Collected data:
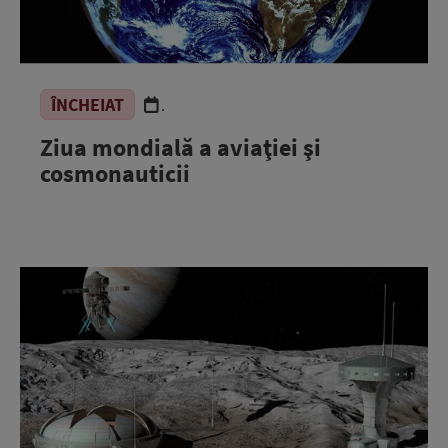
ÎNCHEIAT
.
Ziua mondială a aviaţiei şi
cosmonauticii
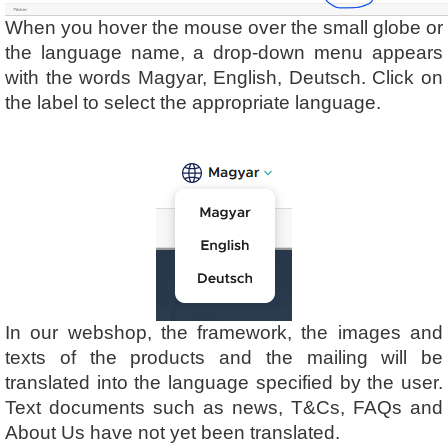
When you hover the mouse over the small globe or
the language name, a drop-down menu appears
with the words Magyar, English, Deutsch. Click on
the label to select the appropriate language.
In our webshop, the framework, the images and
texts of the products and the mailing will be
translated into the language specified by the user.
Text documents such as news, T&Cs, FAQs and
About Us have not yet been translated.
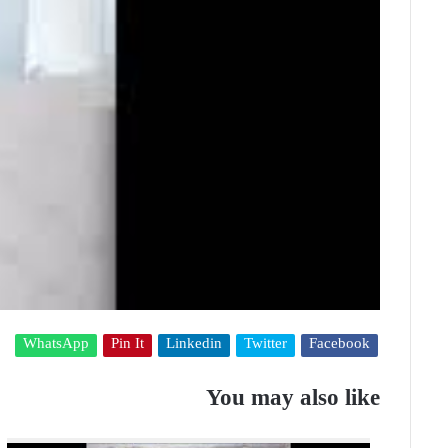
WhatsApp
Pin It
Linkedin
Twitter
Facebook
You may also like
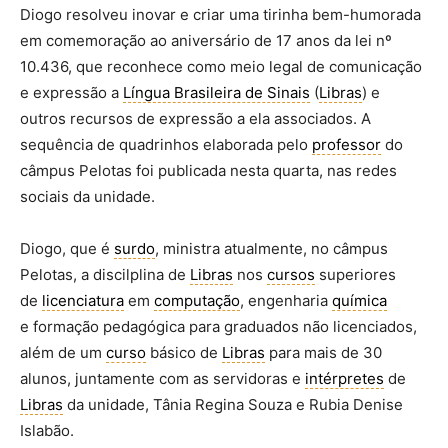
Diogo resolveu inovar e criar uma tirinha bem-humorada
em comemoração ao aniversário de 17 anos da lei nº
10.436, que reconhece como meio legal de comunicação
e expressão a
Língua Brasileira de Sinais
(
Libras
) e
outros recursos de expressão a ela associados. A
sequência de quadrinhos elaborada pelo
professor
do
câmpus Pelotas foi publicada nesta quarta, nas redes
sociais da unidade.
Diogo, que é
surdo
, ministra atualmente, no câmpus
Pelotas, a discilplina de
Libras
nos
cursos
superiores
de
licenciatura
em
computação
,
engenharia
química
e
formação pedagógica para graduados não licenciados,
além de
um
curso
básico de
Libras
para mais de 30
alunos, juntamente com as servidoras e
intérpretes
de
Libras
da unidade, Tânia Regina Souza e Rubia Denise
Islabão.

==

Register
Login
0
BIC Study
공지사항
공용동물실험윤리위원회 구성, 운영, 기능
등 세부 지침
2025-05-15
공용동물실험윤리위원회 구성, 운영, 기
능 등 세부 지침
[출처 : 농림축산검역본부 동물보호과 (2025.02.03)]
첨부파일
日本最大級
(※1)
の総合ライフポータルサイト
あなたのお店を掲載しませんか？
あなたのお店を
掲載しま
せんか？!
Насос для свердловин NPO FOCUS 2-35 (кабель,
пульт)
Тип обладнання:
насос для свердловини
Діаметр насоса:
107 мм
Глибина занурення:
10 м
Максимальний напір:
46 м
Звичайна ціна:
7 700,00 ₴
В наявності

==

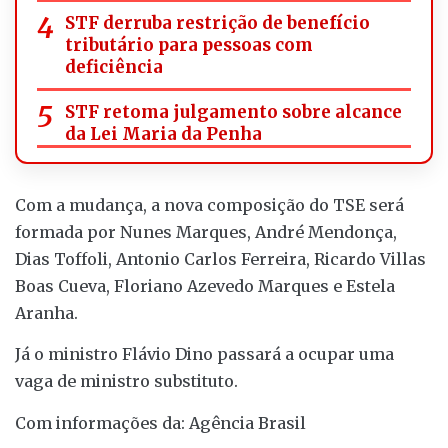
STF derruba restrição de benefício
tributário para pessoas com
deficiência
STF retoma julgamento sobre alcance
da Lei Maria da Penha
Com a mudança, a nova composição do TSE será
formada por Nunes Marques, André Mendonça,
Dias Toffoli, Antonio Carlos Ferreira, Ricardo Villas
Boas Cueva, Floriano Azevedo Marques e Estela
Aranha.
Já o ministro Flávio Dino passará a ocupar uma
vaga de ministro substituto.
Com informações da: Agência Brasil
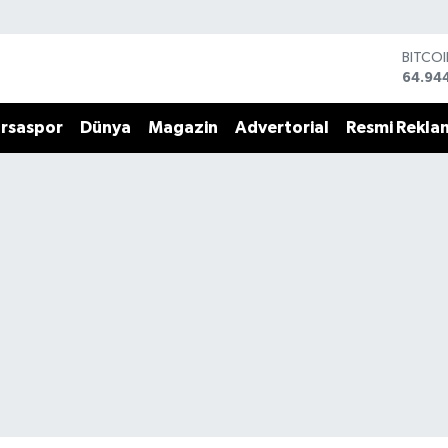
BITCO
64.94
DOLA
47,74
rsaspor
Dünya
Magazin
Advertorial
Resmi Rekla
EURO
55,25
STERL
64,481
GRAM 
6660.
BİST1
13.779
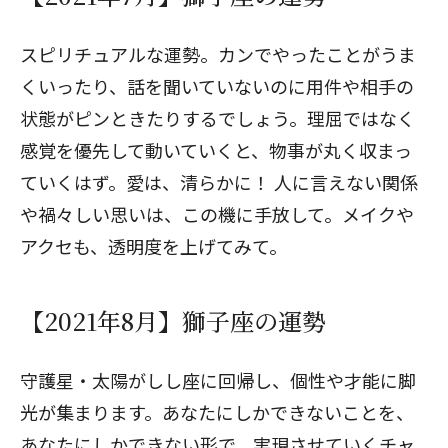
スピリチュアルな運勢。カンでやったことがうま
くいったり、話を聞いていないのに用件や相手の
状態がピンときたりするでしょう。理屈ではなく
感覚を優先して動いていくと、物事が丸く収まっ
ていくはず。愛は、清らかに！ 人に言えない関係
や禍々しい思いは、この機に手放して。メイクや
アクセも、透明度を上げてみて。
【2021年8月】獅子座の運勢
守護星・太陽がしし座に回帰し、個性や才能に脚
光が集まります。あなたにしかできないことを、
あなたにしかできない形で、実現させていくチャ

INSTRUCTIONS FOR THE TASK => Across all the entries above, how many lines have the word "Diogo" in them? Only the number, please.

ANSWER TO THE PROBLEM => 2